• EXERCISE PROMPT:
Of the records that follow, copy only the lines from the line containing "vases or stiff" to the line containing "HELP - How to use HoL", both included, exactly as written.

• RECORDS PROVIDED:
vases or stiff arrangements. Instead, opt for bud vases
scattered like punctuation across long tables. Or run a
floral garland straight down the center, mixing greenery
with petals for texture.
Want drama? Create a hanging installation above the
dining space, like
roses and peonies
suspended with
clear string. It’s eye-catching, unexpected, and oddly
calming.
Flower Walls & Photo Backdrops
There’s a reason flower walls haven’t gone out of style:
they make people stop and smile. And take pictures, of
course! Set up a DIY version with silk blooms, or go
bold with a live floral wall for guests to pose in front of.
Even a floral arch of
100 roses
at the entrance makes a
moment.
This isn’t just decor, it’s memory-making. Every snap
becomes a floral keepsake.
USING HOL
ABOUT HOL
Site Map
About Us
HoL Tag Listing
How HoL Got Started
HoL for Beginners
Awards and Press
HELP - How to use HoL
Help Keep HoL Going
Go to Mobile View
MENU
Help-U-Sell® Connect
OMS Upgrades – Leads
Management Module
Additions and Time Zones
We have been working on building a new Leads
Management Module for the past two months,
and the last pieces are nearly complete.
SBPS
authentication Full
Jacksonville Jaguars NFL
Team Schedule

* * *

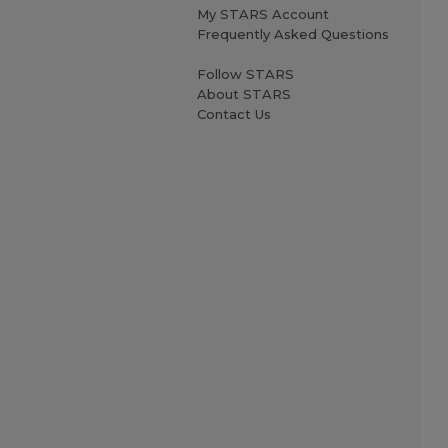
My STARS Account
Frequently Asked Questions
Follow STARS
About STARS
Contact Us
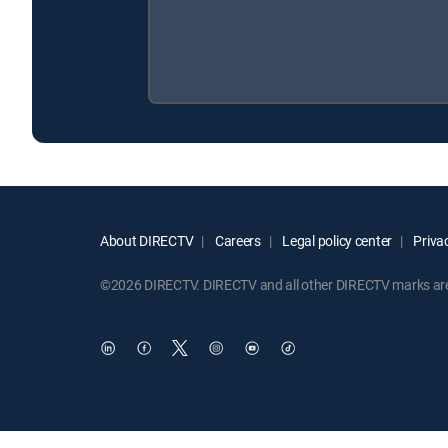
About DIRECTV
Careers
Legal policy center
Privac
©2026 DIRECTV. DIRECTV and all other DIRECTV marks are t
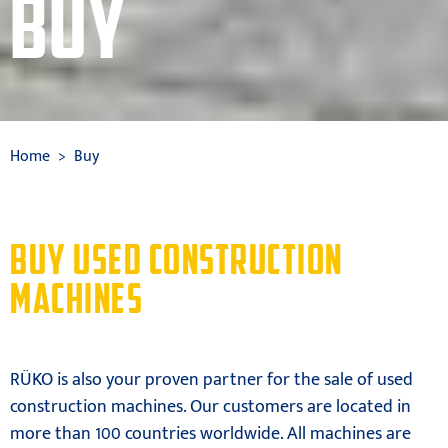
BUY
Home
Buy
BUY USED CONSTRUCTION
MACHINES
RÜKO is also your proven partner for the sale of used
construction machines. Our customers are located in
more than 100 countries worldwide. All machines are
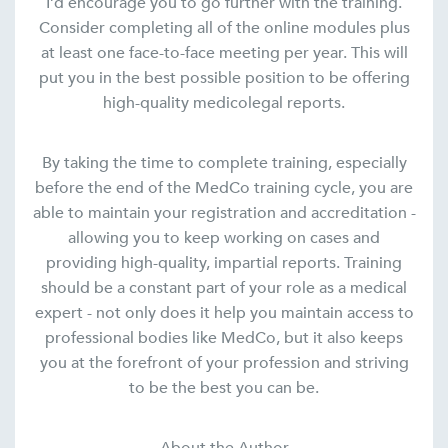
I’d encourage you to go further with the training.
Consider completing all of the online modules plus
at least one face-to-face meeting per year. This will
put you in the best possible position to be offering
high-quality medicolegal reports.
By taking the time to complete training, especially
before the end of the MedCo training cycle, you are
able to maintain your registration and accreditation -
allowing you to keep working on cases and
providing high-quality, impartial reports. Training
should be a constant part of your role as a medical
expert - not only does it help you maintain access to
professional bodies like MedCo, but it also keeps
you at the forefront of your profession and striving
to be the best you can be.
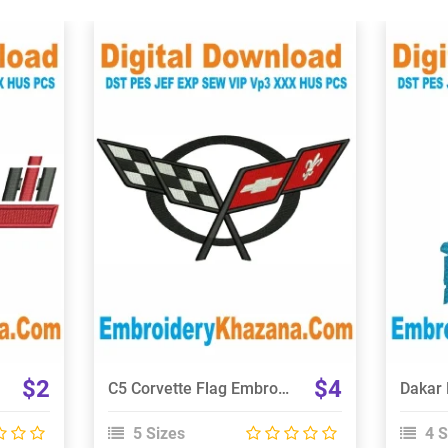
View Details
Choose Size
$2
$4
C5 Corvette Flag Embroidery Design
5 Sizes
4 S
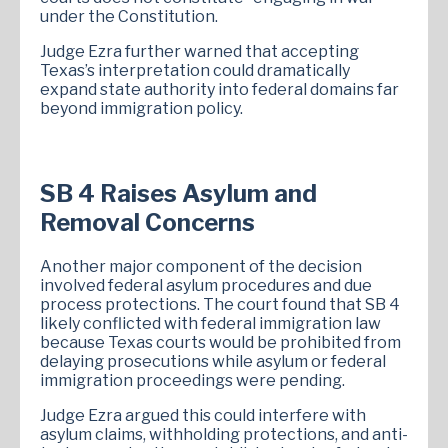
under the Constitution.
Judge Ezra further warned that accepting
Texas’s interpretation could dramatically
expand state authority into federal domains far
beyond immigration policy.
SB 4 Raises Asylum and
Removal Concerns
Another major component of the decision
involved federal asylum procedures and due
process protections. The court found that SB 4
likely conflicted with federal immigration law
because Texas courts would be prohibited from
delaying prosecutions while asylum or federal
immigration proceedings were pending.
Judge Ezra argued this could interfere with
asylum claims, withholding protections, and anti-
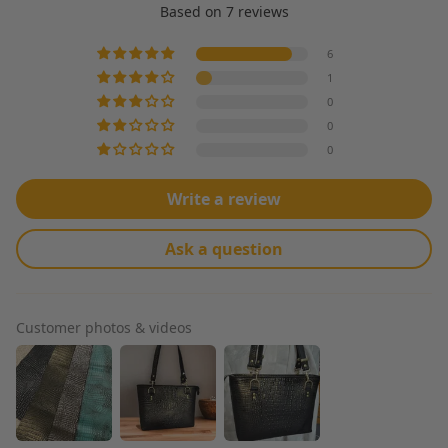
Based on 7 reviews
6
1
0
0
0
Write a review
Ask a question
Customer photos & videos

• EXERCISE RESPONSE:
vases or stiff arrangements. Instead, opt for bud vases
scattered like punctuation across long tables. Or run a
floral garland straight down the center, mixing greenery
with petals for texture.
Want drama? Create a hanging installation above the
dining space, like
roses and peonies
suspended with
clear string. It’s eye-catching, unexpected, and oddly
calming.
Flower Walls & Photo Backdrops
There’s a reason flower walls haven’t gone out of style:
they make people stop and smile. And take pictures, of
course! Set up a DIY version with silk blooms, or go
bold with a live floral wall for guests to pose in front of.
Even a floral arch of
100 roses
at the entrance makes a
moment.
This isn’t just decor, it’s memory-making. Every snap
becomes a floral keepsake.
USING HOL
ABOUT HOL
Site Map
About Us
HoL Tag Listing
How HoL Got Started
HoL for Beginners
Awards and Press
HELP - How to use HoL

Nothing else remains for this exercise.